1 Kings 13

What messenger came to Jeroboam as he was officiating at Bethel, and what did he cry against the altar?

How long afterwards was this fulfilled? Ans. Three hundred and fifty-six years. 2 Kings 23.15.

What sign did he proceed to give which immediately came to pass, and what judgment befel the king?

How was he recovered, and how did he feel constrained to reward the prophet?

Did he express any desire to have his sin pardoned, or return any thanks to God for the miraculous cure?

What answer does the prophet make to his proposal? V. 8—10. N. B. This prohibition was probably intended as a testimony of the Lord's detestation of the execrable idolatry of the place. It was also a test of the prophet's obedience, such as we have had occasion to notice in several instances before.
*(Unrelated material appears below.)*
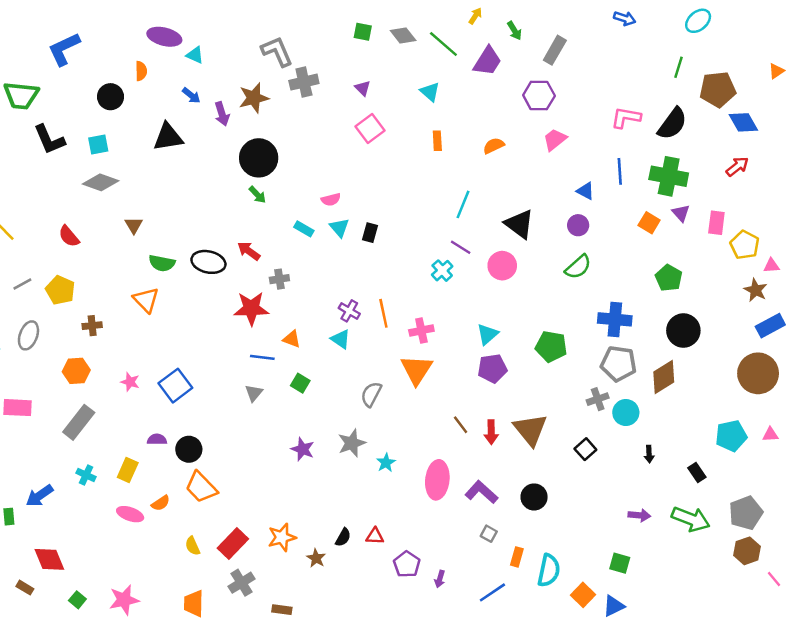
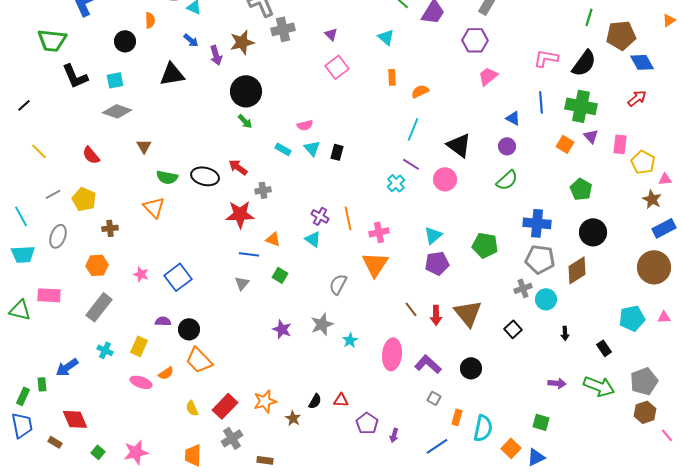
orange semicircle: (494, 146) -> (420, 91), moved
Are we taught by his example to refuse urgent solicitations, when they would interfere with duty?

How did these circumstances come to the ears of the old prophet of Bethel, and what did he do in consequence?
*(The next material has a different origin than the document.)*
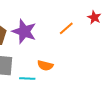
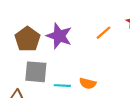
orange semicircle: (45, 65) -> (88, 83), moved

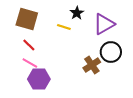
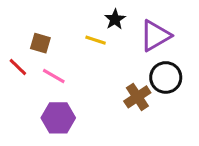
brown square: (27, 19) -> (40, 43), moved, size x0.6
red line: (29, 45) -> (18, 67), moved
pink line: (30, 63) -> (54, 76), moved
Where did he overtake him, and what conversation ensued?

What were probably his motives in this conduct? N. B. He no doubt either designed to draw the man of God into a snare, and tempt him to transgress, or by treating him well to make a compromise with his own conscience for having neglected the very duty which this prophet had come so far to perform. On either supposition, the language he employed evinced the most horrible depravity.

Did the prophet of Judah weakly and criminally suffer himself to be persuaded?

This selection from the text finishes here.